Standard deviation of Mean = 0.4762
Standard deviation of Median = 0.7539
The Standard Deviation of the Mean being smaller, all the data points will tend to be very near the Mean. The Median with a larger Standard Deviation will tend to have data points spread out over a large range of values.
Since the Mean has the smaller of the Standard Deviations, it has the least variability
6. Based on questions 3, 4, and 5 is the mean or median a better estimate for the parameter of interest? Explain your reasoning.
since the mean is a parameter of interest, it is a better estimate.

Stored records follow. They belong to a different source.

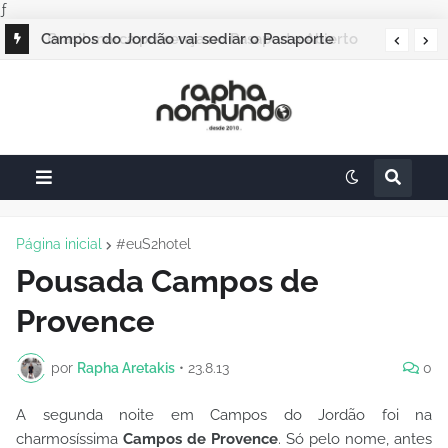
ƒ
Campos do Jordão vai sediar o Pasaporte
Abierto 2026 com edição especial de Natal
Página inicial
#euS2hotel
Pousada Campos de
Provence
por
Rapha Aretakis
•
23.8.13
0
A segunda noite em Campos do Jordão foi na
charmosíssima
Campos de Provence
. Só pelo nome, antes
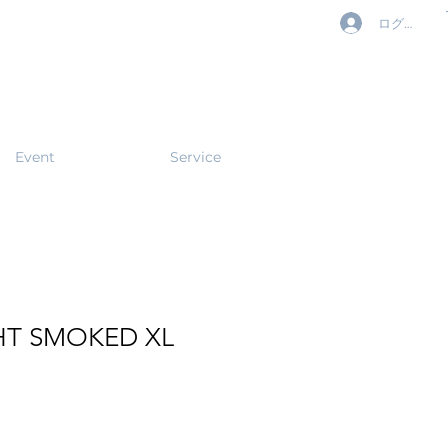
ログイン
Event
Service
HT SMOKED XL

The mean seems to be a better estimate because the data points are closer to the mean and the standard deviation is less than the medians.
7. Give and interpret the 95% confidence interval for the hours of sleep a student gets.
Based on the information provided in questions 3, 4, and 5, we can determine whether the mean or median is a better estimate for the parameter of interest.
In question 3, we found that the mean for the mean column is 3.56, which is very close to the parameter of interest (3.5), but not equal to it. This means that the mean is a reasonable estimate, but not a perfect one.
In question 4, we found that the mean for the median column is 3.6, which is also close to the parameter of interest, but not as close as the mean from question 3.
In question 5, we compared the standard deviations of the mean and median columns. We found that the standard deviation of the mean column is 0.4762, while the standard deviation of the median column is 0.7539. Since the mean has a smaller standard deviation, it indicates that the data points tend to be very close to the mean. On the other hand, the median has a larger standard deviation, suggesting that the data points are spread out over a larger range of values.
Based on these findings, we can conclude that the mean is a better estimate for the parameter of interest. Although both the mean and median are close to the parameter, the mean is slightly closer and has less variability.